How does this interact with kinetic energy?
How does the relationship between kinetic and potential energy change as we go from one state to the other?
How do particles gain energy by interacting with other particles as free energy, or as a product?
In late November, I wrote a story called “The New, Scary, and Fun Power Grid,” which outlined some of the major advances in the renewable energy technologies we have to date, and the future we are now poised to see.
On top of being a fun take on my old theme, I also wanted to bring attention and spotlight to a few things that are happening that are, I think, very exciting. Some of them are on the horizon, while others are only a few years away. Here are the top three… (It’s fun, I can’t wait to see where these take us!)
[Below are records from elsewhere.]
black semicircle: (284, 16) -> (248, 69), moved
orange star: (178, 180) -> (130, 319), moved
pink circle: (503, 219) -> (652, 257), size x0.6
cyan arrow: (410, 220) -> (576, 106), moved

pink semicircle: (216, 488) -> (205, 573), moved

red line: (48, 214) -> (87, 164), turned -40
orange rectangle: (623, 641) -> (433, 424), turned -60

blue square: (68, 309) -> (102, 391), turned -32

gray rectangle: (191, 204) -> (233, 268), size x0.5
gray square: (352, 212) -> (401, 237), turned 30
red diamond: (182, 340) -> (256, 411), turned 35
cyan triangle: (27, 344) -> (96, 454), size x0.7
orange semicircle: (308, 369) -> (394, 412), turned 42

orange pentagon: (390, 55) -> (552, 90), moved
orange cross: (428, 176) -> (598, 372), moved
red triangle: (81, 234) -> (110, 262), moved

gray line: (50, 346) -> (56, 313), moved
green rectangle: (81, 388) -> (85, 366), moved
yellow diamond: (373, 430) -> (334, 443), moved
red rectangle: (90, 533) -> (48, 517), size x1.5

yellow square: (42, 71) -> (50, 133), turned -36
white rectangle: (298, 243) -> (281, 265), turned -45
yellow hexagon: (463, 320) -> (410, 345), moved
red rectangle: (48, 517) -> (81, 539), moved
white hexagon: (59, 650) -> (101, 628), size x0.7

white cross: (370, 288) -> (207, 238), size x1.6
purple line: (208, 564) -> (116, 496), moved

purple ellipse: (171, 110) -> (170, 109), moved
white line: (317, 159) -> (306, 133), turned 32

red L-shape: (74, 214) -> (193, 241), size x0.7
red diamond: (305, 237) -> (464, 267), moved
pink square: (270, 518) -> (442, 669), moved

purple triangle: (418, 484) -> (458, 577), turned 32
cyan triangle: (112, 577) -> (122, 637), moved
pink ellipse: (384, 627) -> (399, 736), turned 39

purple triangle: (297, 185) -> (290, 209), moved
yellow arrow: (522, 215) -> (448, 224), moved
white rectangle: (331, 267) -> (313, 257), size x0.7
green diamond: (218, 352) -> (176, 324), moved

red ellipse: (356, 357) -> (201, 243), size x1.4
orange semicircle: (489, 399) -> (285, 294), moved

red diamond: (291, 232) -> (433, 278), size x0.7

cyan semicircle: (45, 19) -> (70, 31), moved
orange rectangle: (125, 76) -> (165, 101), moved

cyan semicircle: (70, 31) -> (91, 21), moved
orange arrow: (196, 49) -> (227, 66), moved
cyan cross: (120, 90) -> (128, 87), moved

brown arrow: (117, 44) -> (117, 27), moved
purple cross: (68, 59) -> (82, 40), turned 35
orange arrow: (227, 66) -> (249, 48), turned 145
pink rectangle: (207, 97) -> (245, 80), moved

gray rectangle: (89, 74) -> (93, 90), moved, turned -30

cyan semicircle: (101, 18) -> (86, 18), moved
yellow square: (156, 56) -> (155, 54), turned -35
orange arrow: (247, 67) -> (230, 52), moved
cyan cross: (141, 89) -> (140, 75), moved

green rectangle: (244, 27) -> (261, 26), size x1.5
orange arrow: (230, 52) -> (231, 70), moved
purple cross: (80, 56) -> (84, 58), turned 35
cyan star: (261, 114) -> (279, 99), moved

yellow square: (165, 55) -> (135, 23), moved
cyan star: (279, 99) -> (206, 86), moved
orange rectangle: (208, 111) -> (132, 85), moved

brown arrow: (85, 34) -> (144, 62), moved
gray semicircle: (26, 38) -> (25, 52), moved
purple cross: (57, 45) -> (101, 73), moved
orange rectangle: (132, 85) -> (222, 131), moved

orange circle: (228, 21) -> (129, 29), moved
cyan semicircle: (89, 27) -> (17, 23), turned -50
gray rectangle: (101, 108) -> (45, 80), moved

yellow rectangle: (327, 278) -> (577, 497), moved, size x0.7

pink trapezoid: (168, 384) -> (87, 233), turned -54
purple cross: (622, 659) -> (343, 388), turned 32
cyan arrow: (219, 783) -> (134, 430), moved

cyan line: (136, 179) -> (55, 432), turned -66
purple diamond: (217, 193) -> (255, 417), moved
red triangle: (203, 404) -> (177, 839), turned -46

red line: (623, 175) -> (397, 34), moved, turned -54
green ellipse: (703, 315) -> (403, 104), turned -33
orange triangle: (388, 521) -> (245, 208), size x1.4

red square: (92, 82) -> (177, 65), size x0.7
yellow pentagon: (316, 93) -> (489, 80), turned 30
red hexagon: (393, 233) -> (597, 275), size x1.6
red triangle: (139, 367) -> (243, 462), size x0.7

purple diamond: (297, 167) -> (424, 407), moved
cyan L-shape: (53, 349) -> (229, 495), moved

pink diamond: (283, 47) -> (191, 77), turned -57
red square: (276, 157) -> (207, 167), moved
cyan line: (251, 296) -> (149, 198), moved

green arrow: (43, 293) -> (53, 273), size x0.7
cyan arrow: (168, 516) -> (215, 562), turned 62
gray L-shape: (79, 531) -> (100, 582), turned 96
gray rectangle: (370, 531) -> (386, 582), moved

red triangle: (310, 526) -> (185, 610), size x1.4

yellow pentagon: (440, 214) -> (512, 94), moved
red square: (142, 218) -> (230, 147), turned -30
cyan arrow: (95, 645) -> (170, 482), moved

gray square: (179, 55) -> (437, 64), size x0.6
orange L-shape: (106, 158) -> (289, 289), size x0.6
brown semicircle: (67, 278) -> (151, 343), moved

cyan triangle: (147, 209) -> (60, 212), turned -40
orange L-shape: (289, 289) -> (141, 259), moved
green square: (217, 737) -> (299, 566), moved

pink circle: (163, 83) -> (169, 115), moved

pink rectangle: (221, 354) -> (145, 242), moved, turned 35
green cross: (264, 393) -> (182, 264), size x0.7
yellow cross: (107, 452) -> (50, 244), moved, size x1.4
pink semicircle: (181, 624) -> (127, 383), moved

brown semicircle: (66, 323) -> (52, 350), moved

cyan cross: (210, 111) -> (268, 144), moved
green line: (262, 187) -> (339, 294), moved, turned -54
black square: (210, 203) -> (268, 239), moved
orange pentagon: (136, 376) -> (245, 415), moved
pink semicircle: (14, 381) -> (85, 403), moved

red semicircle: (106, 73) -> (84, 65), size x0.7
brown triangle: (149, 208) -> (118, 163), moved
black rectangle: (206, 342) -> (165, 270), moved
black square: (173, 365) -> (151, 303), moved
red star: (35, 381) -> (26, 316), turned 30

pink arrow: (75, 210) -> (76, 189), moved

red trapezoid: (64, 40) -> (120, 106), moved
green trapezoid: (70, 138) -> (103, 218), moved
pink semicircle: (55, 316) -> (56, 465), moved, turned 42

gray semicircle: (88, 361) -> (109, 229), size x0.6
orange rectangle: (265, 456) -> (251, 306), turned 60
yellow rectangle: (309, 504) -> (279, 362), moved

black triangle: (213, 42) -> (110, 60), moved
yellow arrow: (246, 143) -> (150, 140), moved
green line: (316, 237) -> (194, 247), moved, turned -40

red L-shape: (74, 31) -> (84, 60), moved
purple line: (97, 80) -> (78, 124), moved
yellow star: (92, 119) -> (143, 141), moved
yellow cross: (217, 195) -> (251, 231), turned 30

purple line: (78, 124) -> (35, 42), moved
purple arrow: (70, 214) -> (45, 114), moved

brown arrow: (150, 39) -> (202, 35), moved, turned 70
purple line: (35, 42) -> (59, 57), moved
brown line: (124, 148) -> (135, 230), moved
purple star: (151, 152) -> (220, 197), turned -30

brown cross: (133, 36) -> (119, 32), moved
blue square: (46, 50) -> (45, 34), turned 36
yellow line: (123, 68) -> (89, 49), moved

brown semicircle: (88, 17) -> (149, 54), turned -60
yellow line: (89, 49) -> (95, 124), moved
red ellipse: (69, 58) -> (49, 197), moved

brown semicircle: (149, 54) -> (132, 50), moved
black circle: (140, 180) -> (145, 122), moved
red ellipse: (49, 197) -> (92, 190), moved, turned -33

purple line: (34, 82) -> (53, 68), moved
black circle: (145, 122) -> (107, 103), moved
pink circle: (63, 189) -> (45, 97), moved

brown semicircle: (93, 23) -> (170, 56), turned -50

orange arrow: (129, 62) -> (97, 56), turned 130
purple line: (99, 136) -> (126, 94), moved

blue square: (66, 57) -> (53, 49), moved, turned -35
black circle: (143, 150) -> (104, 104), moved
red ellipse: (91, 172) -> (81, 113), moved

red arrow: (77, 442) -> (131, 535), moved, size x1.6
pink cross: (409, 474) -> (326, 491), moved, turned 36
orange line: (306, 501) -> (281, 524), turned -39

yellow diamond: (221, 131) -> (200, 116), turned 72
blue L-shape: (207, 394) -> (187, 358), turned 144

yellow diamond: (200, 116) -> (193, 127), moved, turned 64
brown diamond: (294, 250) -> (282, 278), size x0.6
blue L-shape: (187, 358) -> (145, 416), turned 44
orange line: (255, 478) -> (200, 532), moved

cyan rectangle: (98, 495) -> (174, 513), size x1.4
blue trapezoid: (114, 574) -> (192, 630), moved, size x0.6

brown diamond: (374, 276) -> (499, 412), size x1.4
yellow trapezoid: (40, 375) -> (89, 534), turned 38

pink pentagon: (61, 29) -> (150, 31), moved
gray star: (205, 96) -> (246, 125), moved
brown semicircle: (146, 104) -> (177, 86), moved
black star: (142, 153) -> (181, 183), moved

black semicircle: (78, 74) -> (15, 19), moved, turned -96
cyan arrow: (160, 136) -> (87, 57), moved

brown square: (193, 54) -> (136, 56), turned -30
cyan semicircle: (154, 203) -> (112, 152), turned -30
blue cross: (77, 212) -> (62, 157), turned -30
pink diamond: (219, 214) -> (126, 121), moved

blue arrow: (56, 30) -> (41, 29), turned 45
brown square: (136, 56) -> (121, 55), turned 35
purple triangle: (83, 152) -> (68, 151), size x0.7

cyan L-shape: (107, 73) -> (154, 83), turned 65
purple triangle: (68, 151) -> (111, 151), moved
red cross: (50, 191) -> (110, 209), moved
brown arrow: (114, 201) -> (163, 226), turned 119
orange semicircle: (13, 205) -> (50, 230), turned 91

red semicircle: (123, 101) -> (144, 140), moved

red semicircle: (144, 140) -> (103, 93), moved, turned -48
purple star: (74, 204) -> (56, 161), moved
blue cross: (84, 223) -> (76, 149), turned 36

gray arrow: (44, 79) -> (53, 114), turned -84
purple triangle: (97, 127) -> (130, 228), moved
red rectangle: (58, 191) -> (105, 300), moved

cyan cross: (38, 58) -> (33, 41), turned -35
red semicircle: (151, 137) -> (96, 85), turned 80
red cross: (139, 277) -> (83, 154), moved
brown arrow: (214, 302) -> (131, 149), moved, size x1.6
Solar power has been very impressive in 2014, with record capacity expansions at some of the largest PV manufacturing plants that have ever been built. What is even more encouraging is that the biggest growth in solar will come from large-scale, onsite projects that are already operational.
These systems are typically in commercial buildings, warehouses, and even large homes, and they represent both a leap forward in efficiency and power generation. Here are a few examples:
For example, an industrial solar farm at DuPont has now reached a state of operational efficiency that will reduce electricity use by 70% while increasing output by a factor of about six!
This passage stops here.